OBJECTIVES: Progressive Multifocal Leukoencephalopathy (PML) is a rare, often fatal demyelinating disease of the central nervous system triggered by the reactivation of the JC Polyomavirus (JCPyV). It predominantly affects individuals with compromised immune systems, making underlying diseases a significant risk factor. This study aims to identify and analyse the underlying diseases reported at the time of symptom onset in PML-diagnosed individuals, as documented in the literature.

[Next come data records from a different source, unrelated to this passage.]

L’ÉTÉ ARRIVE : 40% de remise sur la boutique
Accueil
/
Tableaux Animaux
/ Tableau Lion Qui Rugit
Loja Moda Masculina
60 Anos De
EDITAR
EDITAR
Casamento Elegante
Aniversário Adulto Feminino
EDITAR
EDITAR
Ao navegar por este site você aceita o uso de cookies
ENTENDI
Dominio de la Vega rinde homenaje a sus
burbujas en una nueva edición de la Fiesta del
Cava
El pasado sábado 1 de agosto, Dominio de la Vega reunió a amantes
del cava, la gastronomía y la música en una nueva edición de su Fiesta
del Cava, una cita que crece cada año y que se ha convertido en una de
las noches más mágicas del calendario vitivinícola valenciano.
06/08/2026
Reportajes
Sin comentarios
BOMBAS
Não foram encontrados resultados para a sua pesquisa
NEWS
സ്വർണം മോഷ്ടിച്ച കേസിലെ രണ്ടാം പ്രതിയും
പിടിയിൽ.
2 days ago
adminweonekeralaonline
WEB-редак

METHODS: A systematic literature review was conducted in PubMed® in October 2023 and data was extracted and validated by two independent reviewers. The review included case reports and case series of individuals diagnosed with PML, provided that the age at the last visit or death was reported. We evaluated the underlying disease and outcomes for each group, with a focus on mortality rates.

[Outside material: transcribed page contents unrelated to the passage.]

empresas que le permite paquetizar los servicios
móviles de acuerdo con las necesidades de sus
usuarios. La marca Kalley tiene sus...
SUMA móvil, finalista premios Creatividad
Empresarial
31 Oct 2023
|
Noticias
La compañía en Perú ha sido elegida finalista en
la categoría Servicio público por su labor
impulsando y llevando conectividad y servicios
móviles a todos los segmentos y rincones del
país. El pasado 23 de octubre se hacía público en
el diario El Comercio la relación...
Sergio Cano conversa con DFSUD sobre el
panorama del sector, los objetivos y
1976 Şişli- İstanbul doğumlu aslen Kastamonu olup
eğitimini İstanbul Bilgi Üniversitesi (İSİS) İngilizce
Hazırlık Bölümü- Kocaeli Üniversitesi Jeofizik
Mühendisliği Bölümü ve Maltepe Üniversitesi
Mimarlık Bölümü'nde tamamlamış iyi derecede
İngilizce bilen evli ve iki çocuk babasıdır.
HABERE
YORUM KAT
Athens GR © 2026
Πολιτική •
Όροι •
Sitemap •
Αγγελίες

RESULTS: From 323 individuals with PML, the most common underlying diseases were Human Immunodeficiency Virus (HIV) (20.4%), Multiple Sclerosis (MS) (16.7%), Haematological Malignancies (HM) (14.9%), Autoimmune and Inflammatory Diseases (AID) (11.4%) and Primary Immunodeficiencies (PID) (3.7%). Mortality rates were highest in untreated PML individuals: HIV (70.0 %), HM (83.3%), and AID (50.0%). Early PML diagnosis (≤3 months) varied by region, with the highest rates in South-East Asia for HIV (85.7%), Western Pacific for MS (80%) and HM (85.7%) and Europe for PID (80%). Mortality rates for PML diagnoses made >3 months were PID (100%), HIV (41.6%), HM (71.4%), and AID (12.5 %).

CONCLUSIONS: Highlighting the diverse range of underlying diseases associated with PML underscores the need for awareness and monitoring in various at-risk populations. Understanding this spectrum is crucial for improving diagnostic and therapeutic strategies.